Malherbe (1555-1628), Consolation à M. Du Périer (1598)
Strophes 1 à 7
Ta douleur, Du Périer, sera donc éternelle,
Et les tristes discours
Que te met en l’esprit l’amitié paternelle
L’augmenteront toujours !
Le malheur de ta fille au tombeau descendue
Par un commun trépas,
Est-ce quelque dédale, où ta raison perdue
Ne se retrouve pas ?
Je sais de quels appas son enfance était pleine,
Et n’ai pas entrepris,
Injurieux ami, de soulager ta peine
Avecque son mépris.
Mais elle était du monde où les plus belles choses
Ont le pire destin,
Et rose elle a vécu ce que vivent les roses,
L’espace d’un matin.
Puis quand ainsi serait que selon ta prière,
Elle aurait obtenu
D’avoir en cheveux blancs terminé sa carrière,
Qu’en fût-il advenu ?
Penses-tu que, plus vieille, en la maison céleste
Elle eût eu plus d’accueil ?
Ou qu’elle eût moins senti la poussière funeste
Et les vers du cercueil ?
Non, non, mon Du Périer, aussitôt que la Parque
Ôte l’âme du corps,
L’âge s’évanouit au deçà de la barque,
Et ne suit point les morts.
Pour le commentaire…
Une consolation tantôt réconfortante tantôt choquante liée à l’évocation imagée ou réaliste de la mort
- Les nombreux euphémismes atténuent l’évocation de la mort.

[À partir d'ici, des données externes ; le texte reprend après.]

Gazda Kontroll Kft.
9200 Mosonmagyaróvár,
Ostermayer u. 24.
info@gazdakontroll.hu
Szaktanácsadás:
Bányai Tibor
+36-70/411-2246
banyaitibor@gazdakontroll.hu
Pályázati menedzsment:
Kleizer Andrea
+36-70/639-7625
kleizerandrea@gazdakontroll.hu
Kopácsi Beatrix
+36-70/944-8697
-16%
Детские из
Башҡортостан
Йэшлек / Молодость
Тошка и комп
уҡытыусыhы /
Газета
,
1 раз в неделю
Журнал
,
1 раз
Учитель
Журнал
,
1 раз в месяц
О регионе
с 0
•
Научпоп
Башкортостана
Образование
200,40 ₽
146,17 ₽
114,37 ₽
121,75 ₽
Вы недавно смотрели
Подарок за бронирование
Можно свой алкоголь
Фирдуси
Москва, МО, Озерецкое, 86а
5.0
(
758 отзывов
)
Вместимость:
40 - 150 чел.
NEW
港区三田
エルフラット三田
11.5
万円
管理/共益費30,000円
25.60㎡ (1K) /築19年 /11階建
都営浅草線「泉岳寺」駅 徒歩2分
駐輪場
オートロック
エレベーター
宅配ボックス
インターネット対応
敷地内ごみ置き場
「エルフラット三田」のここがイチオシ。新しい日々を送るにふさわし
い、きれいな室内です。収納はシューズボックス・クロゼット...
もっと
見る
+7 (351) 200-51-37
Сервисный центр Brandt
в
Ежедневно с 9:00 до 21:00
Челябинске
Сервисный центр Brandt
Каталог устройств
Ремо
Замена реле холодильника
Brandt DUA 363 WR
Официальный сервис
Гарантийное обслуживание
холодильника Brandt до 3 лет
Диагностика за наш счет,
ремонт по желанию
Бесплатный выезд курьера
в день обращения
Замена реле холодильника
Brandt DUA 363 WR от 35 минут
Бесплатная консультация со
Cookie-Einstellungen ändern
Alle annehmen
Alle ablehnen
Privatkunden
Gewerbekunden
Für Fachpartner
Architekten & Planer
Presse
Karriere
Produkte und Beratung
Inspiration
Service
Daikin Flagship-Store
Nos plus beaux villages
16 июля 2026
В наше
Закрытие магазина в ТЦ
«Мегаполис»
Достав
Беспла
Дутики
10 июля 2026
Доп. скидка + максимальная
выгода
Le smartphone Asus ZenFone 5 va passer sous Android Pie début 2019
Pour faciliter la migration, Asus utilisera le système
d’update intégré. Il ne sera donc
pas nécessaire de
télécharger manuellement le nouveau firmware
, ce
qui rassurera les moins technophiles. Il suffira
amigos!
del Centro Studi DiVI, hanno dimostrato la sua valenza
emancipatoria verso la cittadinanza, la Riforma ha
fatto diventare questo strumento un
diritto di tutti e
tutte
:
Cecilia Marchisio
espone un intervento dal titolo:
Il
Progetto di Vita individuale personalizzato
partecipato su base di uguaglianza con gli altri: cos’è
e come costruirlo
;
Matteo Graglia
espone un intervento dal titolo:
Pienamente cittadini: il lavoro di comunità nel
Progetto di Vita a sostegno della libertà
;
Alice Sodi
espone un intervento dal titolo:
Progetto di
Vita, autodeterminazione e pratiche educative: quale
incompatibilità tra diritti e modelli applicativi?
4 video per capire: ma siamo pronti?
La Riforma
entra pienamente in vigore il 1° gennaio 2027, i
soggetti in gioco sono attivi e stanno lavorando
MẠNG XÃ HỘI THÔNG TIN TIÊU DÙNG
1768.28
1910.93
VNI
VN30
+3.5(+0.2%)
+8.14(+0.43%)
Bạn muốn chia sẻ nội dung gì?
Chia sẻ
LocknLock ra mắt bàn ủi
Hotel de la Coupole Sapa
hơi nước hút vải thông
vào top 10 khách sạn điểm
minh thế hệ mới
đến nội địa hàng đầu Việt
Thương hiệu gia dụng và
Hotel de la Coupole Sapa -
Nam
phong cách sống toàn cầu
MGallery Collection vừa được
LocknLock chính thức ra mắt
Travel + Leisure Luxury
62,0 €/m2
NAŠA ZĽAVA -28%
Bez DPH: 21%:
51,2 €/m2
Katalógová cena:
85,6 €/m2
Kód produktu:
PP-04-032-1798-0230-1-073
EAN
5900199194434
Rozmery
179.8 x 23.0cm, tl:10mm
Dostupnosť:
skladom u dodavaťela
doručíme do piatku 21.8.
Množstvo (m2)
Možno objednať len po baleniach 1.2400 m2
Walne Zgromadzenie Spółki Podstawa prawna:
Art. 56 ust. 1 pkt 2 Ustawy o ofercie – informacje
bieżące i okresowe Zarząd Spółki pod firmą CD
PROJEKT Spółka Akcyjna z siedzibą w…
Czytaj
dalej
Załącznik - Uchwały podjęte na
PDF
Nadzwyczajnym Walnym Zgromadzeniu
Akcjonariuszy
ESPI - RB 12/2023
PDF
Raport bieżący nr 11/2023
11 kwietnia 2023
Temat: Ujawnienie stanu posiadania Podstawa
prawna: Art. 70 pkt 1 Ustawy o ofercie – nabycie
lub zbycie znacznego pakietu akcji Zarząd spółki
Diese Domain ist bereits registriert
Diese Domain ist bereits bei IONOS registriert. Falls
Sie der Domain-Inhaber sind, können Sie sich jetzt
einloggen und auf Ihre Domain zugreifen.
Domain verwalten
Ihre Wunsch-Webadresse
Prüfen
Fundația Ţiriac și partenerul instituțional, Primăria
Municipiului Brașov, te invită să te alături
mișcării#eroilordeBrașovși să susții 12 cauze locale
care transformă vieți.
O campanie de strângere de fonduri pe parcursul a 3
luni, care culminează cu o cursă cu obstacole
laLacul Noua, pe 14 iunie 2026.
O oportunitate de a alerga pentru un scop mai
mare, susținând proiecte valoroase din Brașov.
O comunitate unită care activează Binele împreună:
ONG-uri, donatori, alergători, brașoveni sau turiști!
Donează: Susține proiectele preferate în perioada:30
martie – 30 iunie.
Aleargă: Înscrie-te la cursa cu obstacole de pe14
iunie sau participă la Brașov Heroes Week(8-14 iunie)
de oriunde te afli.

- Aux vers 5, 21, 23, 24, etc., le poète évoque de manière réaliste la mort.
- Le poète a écrit cette consolation pour consoler et faire réagir un ami qui a perdu sa fille.
- La mort est évoquée au moyen d’euphémismes, de métaphores, afin de ménager le destinataire de la consolation : comparaison fille / rose (métaphore strophe 4 → l’évocation de la mort est adoucie par « elle a vécu », « le pire destin », « terminé sa carrière » (= sa vie), « maison céleste », « Parque » (= déesse de la mort), « barque » (= barque de Charon, qui transporte les morts sur la rive des Enfers) → références mythologiques.
- La mort est aussi présentée sous ses traits les plus frappants (c’est typiquement baroque) : champ lexical de la mort, absence de sentimentalisme, les strophes 2, 5 et 6 sont marquées par des interrogations qui examinent froidement la situation afin de redonner du courage à Du Périer.
- Alliance très étroite entre la vie et la mort, l’évocation du concret de l’abstrait, notamment au moyen de la métaphore de la rose.
L’homme face à la mort
- Il y a différentes réactions de l’homme face à la mort : Du Périer souffre (cf. champ lexical), il a perdu la raison (strophes 2, 5 et 6), il veut retourner en arrière afin de changer le destin → c’est un père effondré par la mort de sa fille.
- Devant la mort, l’homme se sent perdu, comme dans un labyrinthe (strophe 2 : « dédale », « ta raison perdue », « ne se retrouve pas »). L’errance est renforcée par la syntaxe (strophe 2) : rejet du verbe à la fin du vers → l’esprit humain divague devant la douleur de la mort. On remarque le champ lexical de la douleur et l’évocation de la nostalgie (strophes 5 et 6 : conditionnel et subjonctif → développement de l’irréel).
Le lyrisme
- Genre du texte : il s’agit d’une consolation adressée à un ami qui témoigne de la délicatesse du poète, d’un signe d’amitié sincère, sous une apparente froideur.
- Le tutoiement et « mon Du Perier » et « injurieux ami » prouvent la réelle amitié qui lie les deux hommes. Dans la dernière expression mentionnée, le poète reconnaît sa sévérité, sa dureté.
- Le discours tenu par le poète : refus des illusions (vers 25 : « non, non ») → sous une dureté apparente, se cache une volonté de faire réagir un ami, un appel à la raison. « Commun trépas » relève d’un certain stoïcisme : il faut accepter sa condition de mortel et ne pas se montrer trop sensible pour éviter de souffrir.
- La comparaison de la jeune fille avec la rose est empruntée à Pétrarque (cf. Ronsard). La métaphore de la strophe 4 fait référence à l’éphémérité.
- Musicalité du texte : du point de vue des sonorités, la strophe 4 reflète l’ensemble de la construction du poème : chiasme, antithèses, épanadiplose, alternance du pluriel et du singulier. Il y a aussi une alternance entre alexandrins et hexasyllabes. Les rimes masculines et féminines participent d’un équilibre harmonieux entre la douceur et la force → il s’agit du rythme du distique élégiaque latin (cf. l’élégie latine).